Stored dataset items
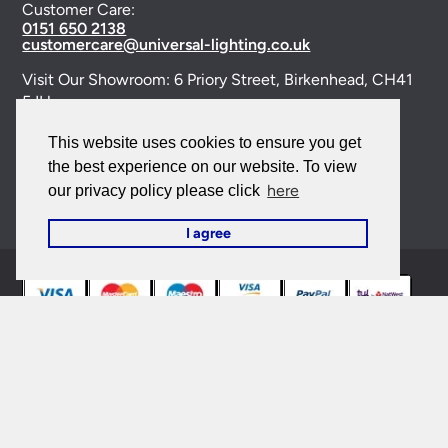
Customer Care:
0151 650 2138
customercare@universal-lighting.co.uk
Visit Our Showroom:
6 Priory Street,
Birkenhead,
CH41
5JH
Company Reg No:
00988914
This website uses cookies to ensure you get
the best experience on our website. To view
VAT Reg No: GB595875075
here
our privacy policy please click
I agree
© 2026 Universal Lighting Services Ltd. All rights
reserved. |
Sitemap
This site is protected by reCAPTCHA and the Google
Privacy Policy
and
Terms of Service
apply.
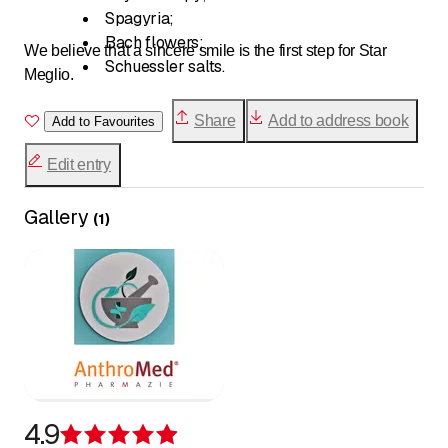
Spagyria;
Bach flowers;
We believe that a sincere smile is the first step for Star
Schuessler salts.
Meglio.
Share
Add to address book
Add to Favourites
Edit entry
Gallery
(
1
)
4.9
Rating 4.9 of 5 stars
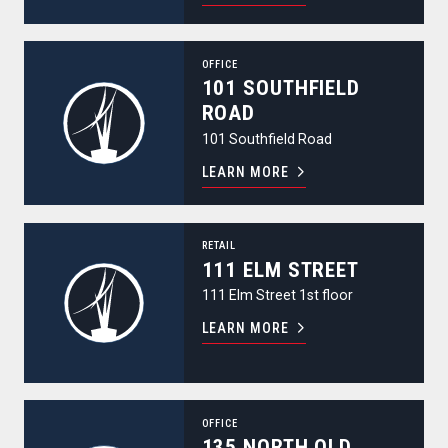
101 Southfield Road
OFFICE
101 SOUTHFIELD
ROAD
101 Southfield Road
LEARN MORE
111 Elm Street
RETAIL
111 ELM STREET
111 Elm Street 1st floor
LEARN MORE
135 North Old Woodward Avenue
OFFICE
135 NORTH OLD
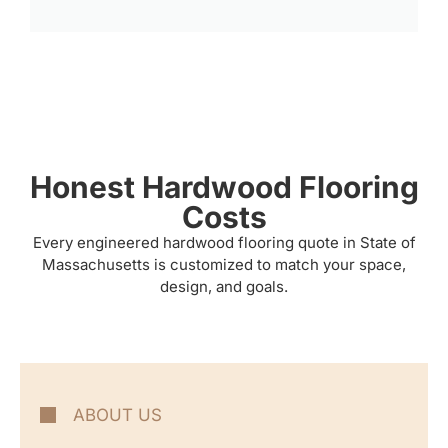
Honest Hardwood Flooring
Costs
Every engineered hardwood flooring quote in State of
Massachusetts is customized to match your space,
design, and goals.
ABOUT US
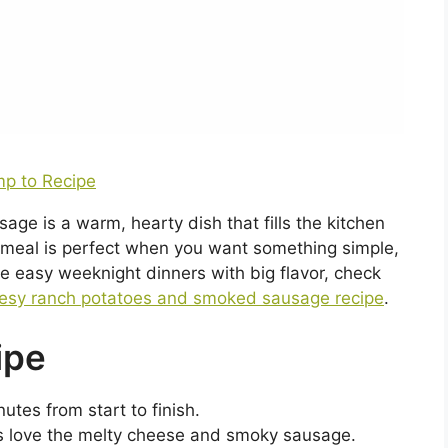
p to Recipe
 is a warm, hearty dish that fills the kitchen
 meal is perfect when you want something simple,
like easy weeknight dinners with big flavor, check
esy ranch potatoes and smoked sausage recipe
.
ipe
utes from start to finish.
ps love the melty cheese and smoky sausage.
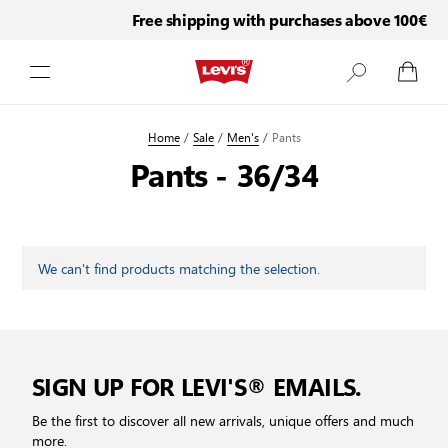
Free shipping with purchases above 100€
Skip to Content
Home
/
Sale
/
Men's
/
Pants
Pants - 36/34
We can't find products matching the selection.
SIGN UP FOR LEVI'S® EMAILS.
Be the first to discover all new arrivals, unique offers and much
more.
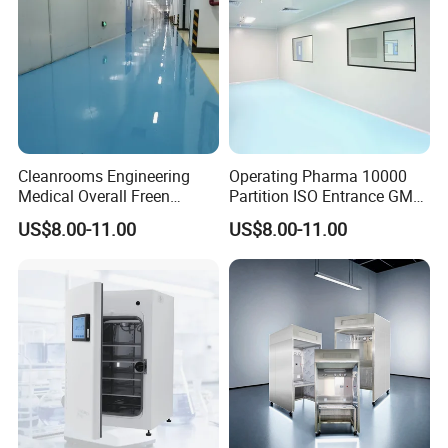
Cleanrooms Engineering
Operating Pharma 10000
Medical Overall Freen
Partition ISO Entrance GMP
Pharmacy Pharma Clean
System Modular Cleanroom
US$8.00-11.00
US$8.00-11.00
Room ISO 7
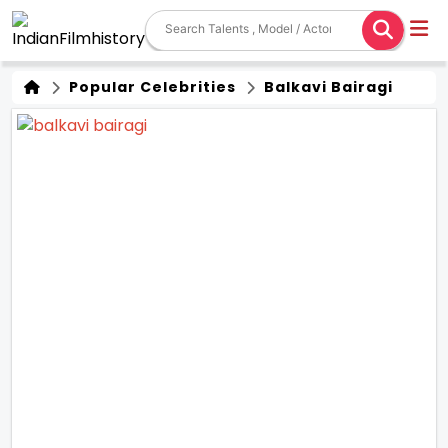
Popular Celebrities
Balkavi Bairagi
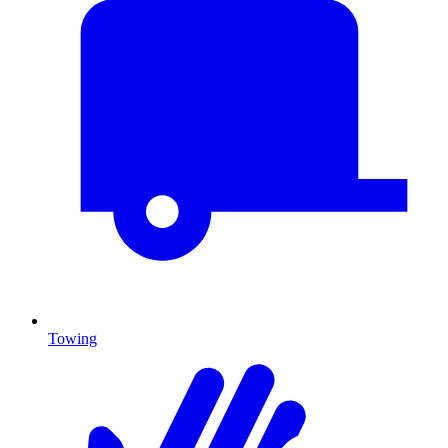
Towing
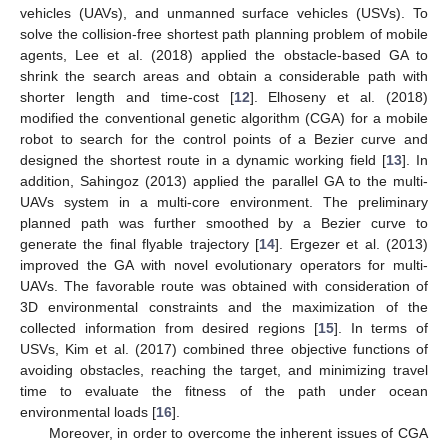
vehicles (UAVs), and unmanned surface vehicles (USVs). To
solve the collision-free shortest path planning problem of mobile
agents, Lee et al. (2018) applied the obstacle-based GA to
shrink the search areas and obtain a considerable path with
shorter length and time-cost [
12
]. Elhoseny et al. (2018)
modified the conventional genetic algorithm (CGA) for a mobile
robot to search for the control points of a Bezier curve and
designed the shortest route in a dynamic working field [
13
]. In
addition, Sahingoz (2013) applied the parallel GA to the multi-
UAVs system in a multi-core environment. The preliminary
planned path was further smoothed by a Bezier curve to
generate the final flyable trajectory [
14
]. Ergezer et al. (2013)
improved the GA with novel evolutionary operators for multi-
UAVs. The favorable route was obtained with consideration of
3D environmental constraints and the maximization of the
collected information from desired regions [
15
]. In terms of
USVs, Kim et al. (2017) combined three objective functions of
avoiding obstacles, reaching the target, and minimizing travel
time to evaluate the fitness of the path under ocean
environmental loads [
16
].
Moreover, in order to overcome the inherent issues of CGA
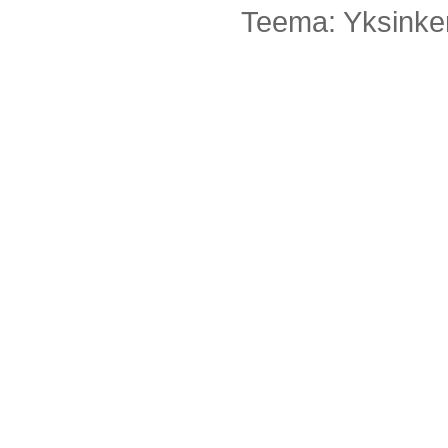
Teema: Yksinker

EXERCISE DIRECTIONS: The images are to be left out; every line above should be set down exactly.

ANSWER TO THIS TASK:
Customer Care:
0151 650 2138
customercare@universal-lighting.co.uk
Visit Our Showroom:
6 Priory Street,
Birkenhead,
CH41
5JH
Company Reg No:
00988914
This website uses cookies to ensure you get
the best experience on our website. To view
VAT Reg No: GB595875075
here
our privacy policy please click
I agree
© 2026 Universal Lighting Services Ltd. All rights
reserved. |
Sitemap
This site is protected by reCAPTCHA and the Google
Privacy Policy
and
Terms of Service
apply.
Spagyria;
Bach flowers;
We believe that a sincere smile is the first step for Star
Schuessler salts.
Meglio.
Share
Add to address book
Add to Favourites
Edit entry
Gallery
(
1
)
4.9
Rating 4.9 of 5 stars
101 Southfield Road
OFFICE
101 SOUTHFIELD
ROAD
101 Southfield Road
LEARN MORE
111 Elm Street
RETAIL
111 ELM STREET
111 Elm Street 1st floor
LEARN MORE
135 North Old Woodward Avenue
OFFICE
135 NORTH OLD
Honest Hardwood Flooring
Costs
Every engineered hardwood flooring quote in State of
Massachusetts is customized to match your space,
design, and goals.
ABOUT US
p to Recipe
 is a warm, hearty dish that fills the kitchen
 meal is perfect when you want something simple,
like easy weeknight dinners with big flavor, check
esy ranch potatoes and smoked sausage recipe
.
ipe
utes from start to finish.
ps love the melty cheese and smoky sausage.
Free shipping with purchases above 100€
Skip to Content
Home
/
Sale
/
Men's
/
Pants
Pants - 36/34
We can't find products matching the selection.
SIGN UP FOR LEVI'S® EMAILS.
Be the first to discover all new arrivals, unique offers and much
more.
Cleanrooms Engineering
Operating Pharma 10000
Medical Overall Freen
Partition ISO Entrance GMP
Pharmacy Pharma Clean
System Modular Cleanroom
US$8.00-11.00
US$8.00-11.00
Room ISO 7
Popular Celebrities
Balkavi Bairagi
Towing
vehicles (UAVs), and unmanned surface vehicles (USVs). To
solve the collision-free shortest path planning problem of mobile
agents, Lee et al. (2018) applied the obstacle-based GA to
shrink the search areas and obtain a considerable path with
shorter length and time-cost [
12
]. Elhoseny et al. (2018)
modified the conventional genetic algorithm (CGA) for a mobile
robot to search for the control points of a Bezier curve and
designed the shortest route in a dynamic working field [
13
]. In
addition, Sahingoz (2013) applied the parallel GA to the multi-
UAVs system in a multi-core environment. The preliminary
planned path was further smoothed by a Bezier curve to
generate the final flyable trajectory [
14
]. Ergezer et al. (2013)
improved the GA with novel evolutionary operators for multi-
UAVs. The favorable route was obtained with consideration of
3D environmental constraints and the maximization of the
collected information from desired regions [
15
]. In terms of
USVs, Kim et al. (2017) combined three objective functions of
avoiding obstacles, reaching the target, and minimizing travel
time to evaluate the fitness of the path under ocean
environmental loads [
16
].
Moreover, in order to overcome the inherent issues of CGA
Teema: Yksinker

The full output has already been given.